------ EXERCISE MATERIAL ------
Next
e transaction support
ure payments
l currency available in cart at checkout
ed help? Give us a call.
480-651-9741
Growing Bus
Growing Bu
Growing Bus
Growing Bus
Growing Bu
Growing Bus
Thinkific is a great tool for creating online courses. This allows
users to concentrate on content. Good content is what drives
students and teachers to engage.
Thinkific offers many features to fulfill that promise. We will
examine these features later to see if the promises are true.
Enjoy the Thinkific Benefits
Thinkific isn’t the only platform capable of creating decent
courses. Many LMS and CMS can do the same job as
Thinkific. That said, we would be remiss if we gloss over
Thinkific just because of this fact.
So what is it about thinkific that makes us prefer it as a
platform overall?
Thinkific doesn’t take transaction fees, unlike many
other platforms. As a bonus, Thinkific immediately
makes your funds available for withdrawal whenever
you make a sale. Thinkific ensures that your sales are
------
------ EXERCISE MATERIAL ------
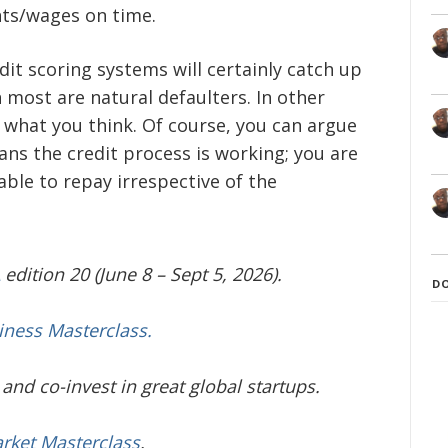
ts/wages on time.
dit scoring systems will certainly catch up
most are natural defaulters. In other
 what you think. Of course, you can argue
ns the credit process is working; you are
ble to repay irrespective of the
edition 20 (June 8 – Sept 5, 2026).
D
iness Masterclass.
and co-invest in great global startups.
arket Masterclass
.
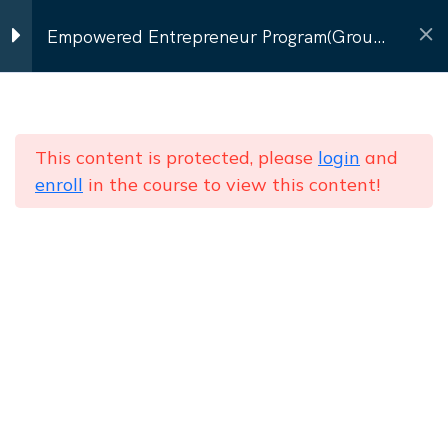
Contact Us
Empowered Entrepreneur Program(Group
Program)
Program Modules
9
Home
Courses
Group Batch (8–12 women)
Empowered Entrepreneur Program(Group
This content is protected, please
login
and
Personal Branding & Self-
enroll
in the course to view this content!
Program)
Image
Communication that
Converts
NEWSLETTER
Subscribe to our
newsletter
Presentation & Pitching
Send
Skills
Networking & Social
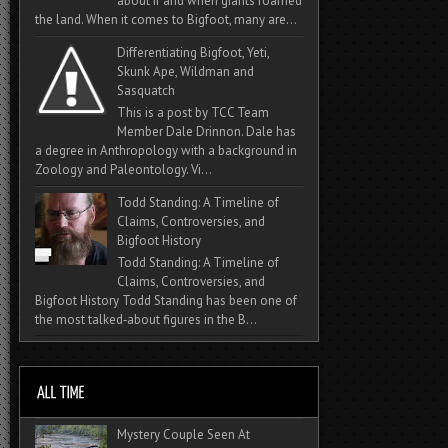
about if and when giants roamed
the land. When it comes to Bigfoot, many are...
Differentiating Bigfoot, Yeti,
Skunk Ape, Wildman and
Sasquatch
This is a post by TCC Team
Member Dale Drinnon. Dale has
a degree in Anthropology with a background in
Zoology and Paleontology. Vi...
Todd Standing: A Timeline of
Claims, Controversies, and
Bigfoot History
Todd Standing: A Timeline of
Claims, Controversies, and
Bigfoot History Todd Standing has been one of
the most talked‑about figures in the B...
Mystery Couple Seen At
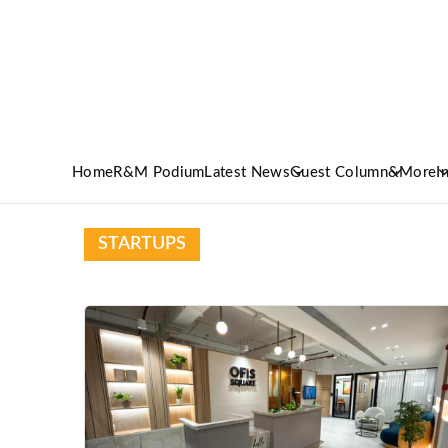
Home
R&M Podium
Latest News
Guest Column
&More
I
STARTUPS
------
------ EXERCISE MATERIAL ------
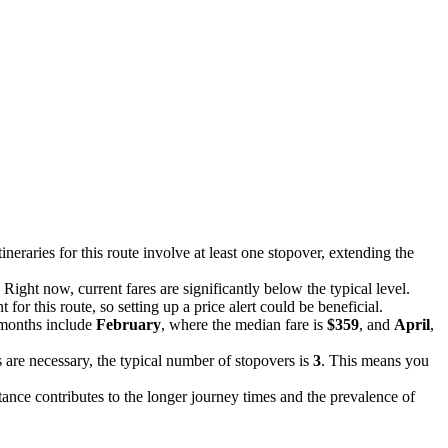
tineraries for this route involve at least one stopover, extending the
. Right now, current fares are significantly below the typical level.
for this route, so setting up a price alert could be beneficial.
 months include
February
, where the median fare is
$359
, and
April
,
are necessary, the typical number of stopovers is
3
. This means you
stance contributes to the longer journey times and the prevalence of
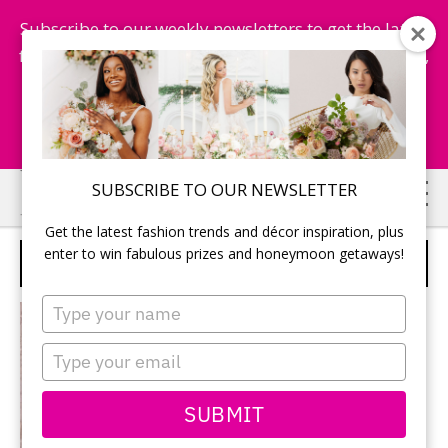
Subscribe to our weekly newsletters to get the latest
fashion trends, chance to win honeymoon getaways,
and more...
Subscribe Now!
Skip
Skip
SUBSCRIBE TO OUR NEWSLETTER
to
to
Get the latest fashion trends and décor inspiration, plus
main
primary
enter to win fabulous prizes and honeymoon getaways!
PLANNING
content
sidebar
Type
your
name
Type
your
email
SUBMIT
------
● TASK STATEMENT: Each line in the listing where the word "honeymoon" is found is to be copied.

● TASK OUTPUT:
fashion trends, chance to win honeymoon getaways,
enter to win fabulous prizes and honeymoon getaways!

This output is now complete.